Why is law of cosines more preferable than haversine when calculating distance between two latitude-longitude points?

The problem is indicated by the word "well-conditioned." It's an issue of computer arithmetic, not mathematics.

Here are the basic facts to consider:

1. One radian on the earth spans almost 10^7 meters.

2. The cosine function for arguments x near 0 is approximately equal to 1 - x^2/2.

3. Double-precision floating point has about 15 decimal digits of precision.

Points (2) and (3) imply that when x is around one meter, or 10^-7 radians (point 1), almost all precision is lost: 1 - (10^-7)^2 = 1 - 10^-14 is a calculation in which the first 14 of the 15 significant digits all cancel, leaving just one digit to represent the result. Flipping this around (which is what the inverse cosine, "acos", does) means that computing acos for angles that correspond to meter-length distances cannot be done with any meaningful accuracy. (In certain bad cases the loss of precision gives a value where acos is not even defined, so the code will break down and give no answer, a nonsense answer, or crash the machine.) Similar considerations suggest you should avoid using the inverse cosine if distances less than a few hundred meters are involved, depending on how much precision you're willing to lose.

The role played by acos in the naive law-of-cosines formula is to convert an angle to a distance. That role is played by atan2 in the haversine formula. The tangent of a small angle x is approximately equal to x itself. Consequently the inverse tangent of a number, being approximately that number, is computed essentially with no loss in precision. This is why the haversine formula, although mathematically equivalent to the law of cosines formula, is far superior for small distances (on the order of 1 meter or less).

Here is a comparison of the two formulas using 100 random point-pairs on the globe (using Mathematica's double-precision calculations).

You can see that for distances less than about 0.5 meters, the two formulas diverge. Above 0.5 meters they tend to agree. To show how closely they agree, the next plot shows the ratios of the law of cosines:haversine results for another 100 random point pairs, with their latitudes and longitudes randomly differing by up to 5 meters.

This shows that the law of cosines formula is good to 3-4 decimal places once the distance exceeds 5-10 meters. The number of decimal places of accuracy increases quadratically; thus at 50-100 meters (one order of magnitude) you get 5-6 dp accuracy (two orders of magnitude); at 500-1000 meters you get 7-8 dp, etc.

A historical footnote:

The haversine was a way of avoiding large round-off errors in computations such as

1 - cos(x)

when x is small. In terms of the haversine we have

1 - cos(x) = 2*sin(x/2)^2
           = 2*haversin(x)

and 2*sin(x/2)^2 can be computed accurately even when x is small.

In the old days, the haversine formula had an additional advantage of avoiding an addition (which entailed an antilog lookup, the addition, and a log lookup).

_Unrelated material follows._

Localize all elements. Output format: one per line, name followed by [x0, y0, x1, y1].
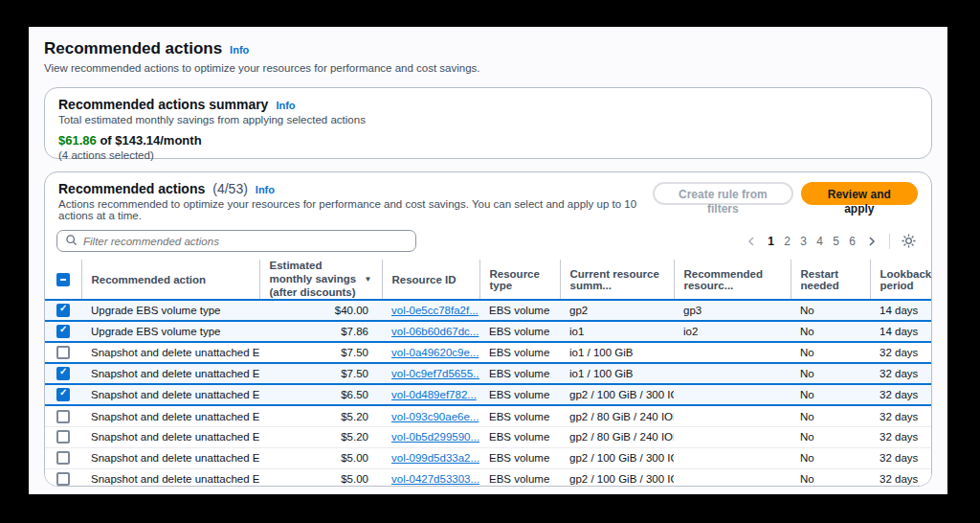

A trigonometic formula which entailed only multiplications was said to be in "logarithmic form".

Nowadays, use of the haversine formulas is slightly anachronistic. It might be that the angle x is expressed in terms sin(x) and cos(x) (and x might not be explicitly known). In that case, computing 1 - cos(x) via the haversine formula entails an arctangent (to get the angle x), halving (to get x/2), a sine (to get sin(x/2)), a square (to get sin(x/2)^2) and a final doubling. You are far better off using evaluating

1 - cos(x) = sin(x)^2/(1 + cos(x))

which entails no evaluations of trigonometric functions. (Obviously use the right hand side only if cos(x) > 0; otherwise, it's OK to use 1 - cos(x) directly.)